Degrees of Annotation

From NCBO Wiki
Revision as of 15:15, 15 May 2006 by Cjm2 (talk | contribs)
(diff) ← Older revision | Latest revision (diff) | Newer revision → (diff)
Jump to navigation Jump to search

"Annotation" has various definitions. One of them (from wikipedia) is - Annotation is information associated with a particular point [or item] in a document or other piece of information.

In the context of the bio* domain, annotation referes to some descriptive text that assists in the interpretation of the primary information [about an item] at hand. There can be various levels of annotation for example:

  • If the assembled genome coming out of a sequence assembly program is the primary information then the assignment of "labels" such as 'start site', 'exon', 'intron' to different parts of the sequence is an annotation.
  • At the second level this annotation itself [the statement about the boundries of 'start site', 'exon', 'intron'] is a conceptual item called a gene. Which is further "annotated" to have a particular 'function' or 'location' in the cell.
  • At a still higher level this annotation [about the function or location] is an item that is "annotated" to be relevant only in a certain genetic or experimental context.

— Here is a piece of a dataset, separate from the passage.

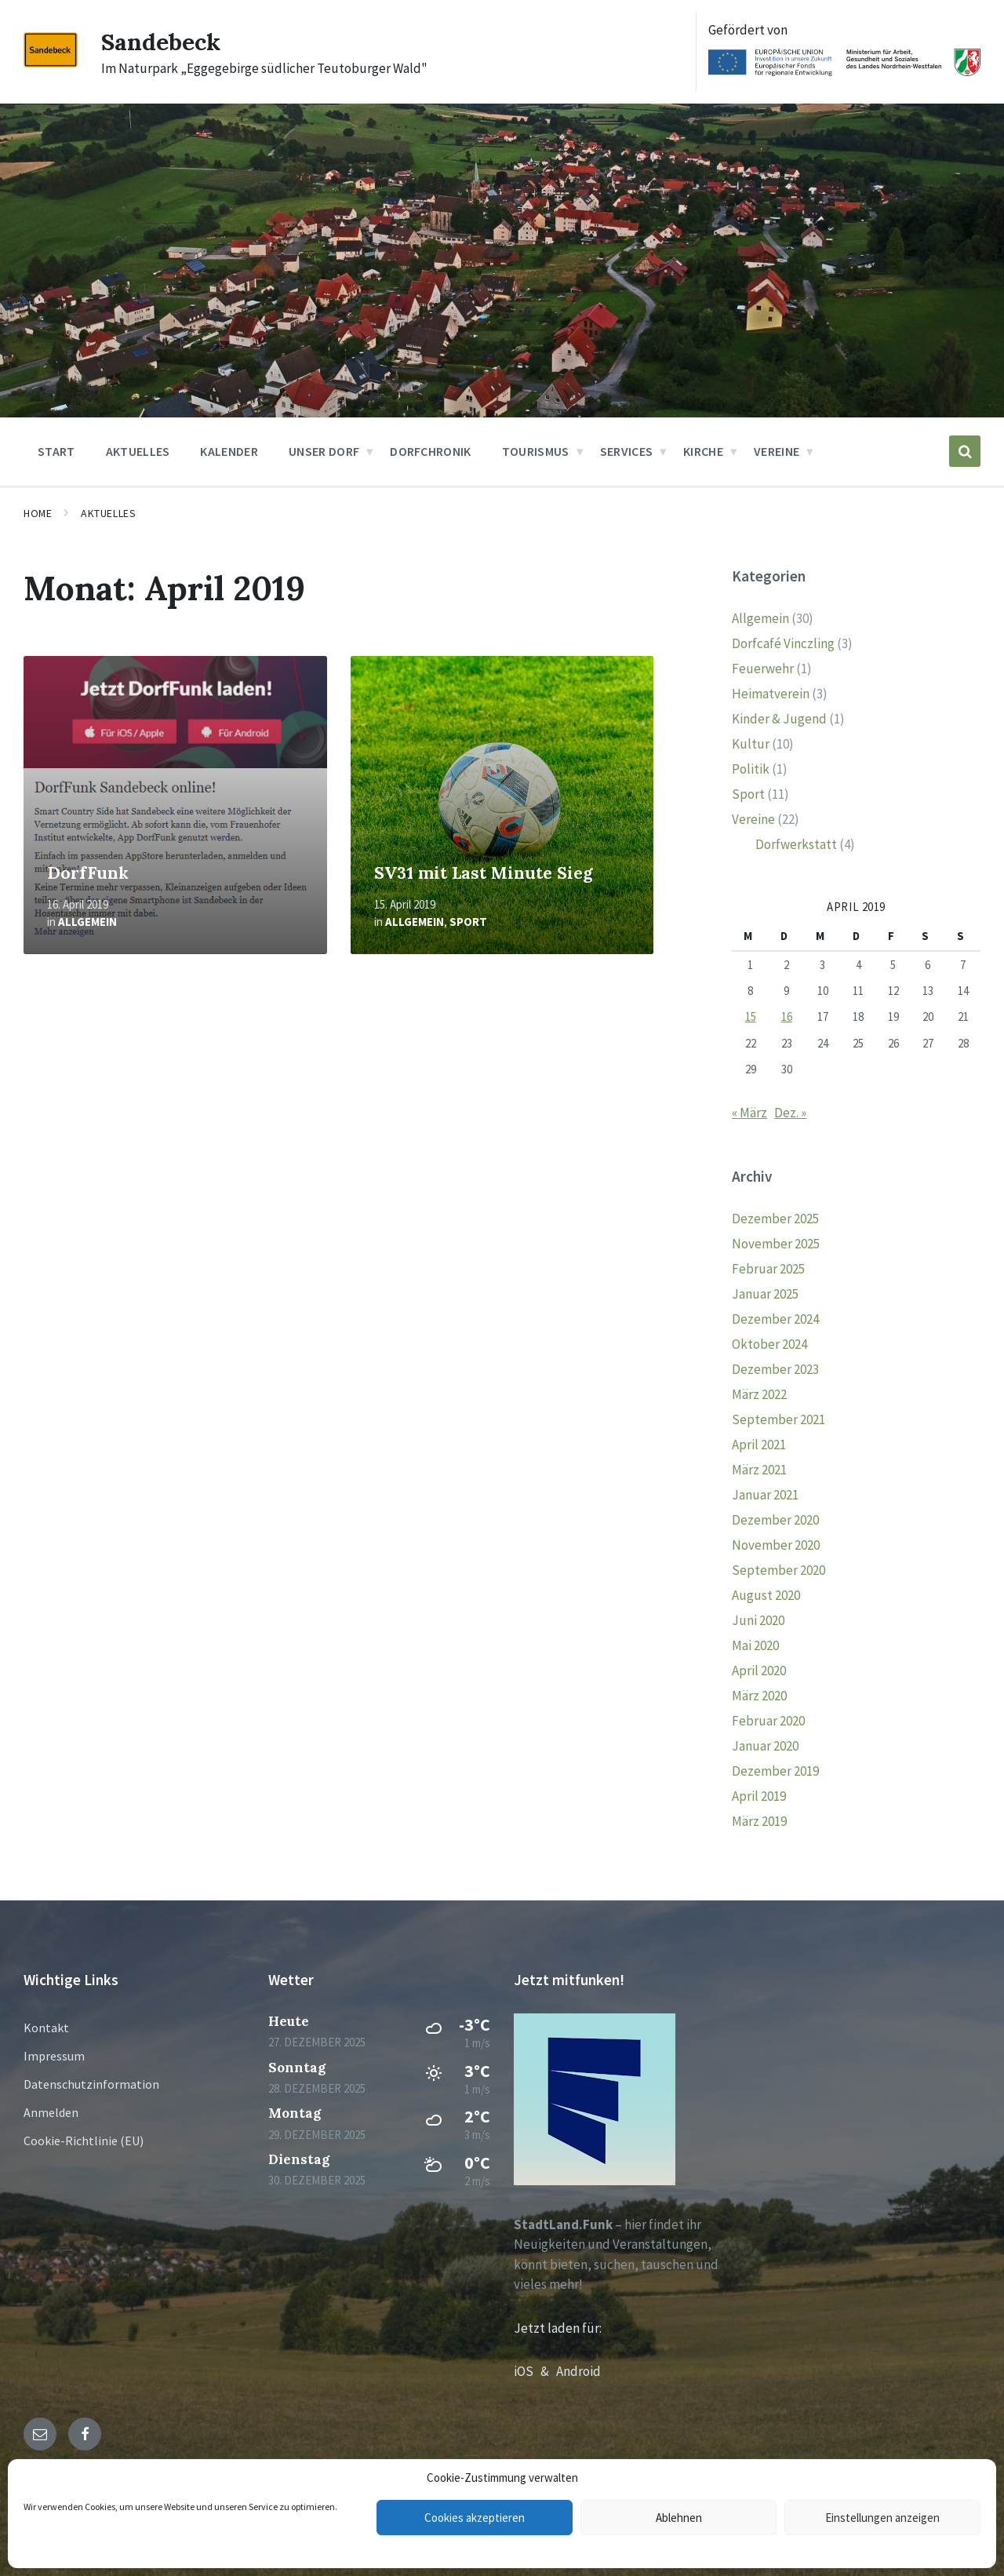  Describe the element at coordinates (759, 1821) in the screenshot. I see `März 2019` at that location.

so defining the boundry between an information item (or data) and an annotation is dependent on the use case.

Note from cjm: I have minor disagreements with most of the above. I think in the bio* domain annotations are much more than descriptive text. It is typically highly structured data. I think this is glossing over a lot - from base calling through assemblies and compute pipelines (the results of which are sometimes called annotations, although the word is typically only used for human-curated data). As well as simply labeling, there is a lot more going on with annotating intron-exon structure before functional annotation even starts. Why are genes conceptual items and exons aren't? Not sure what the final point means. But yes, the basic idea that annotation refers to different things at different levels is correct, so we should ban use of the word annotation as it is inherently ambiguous.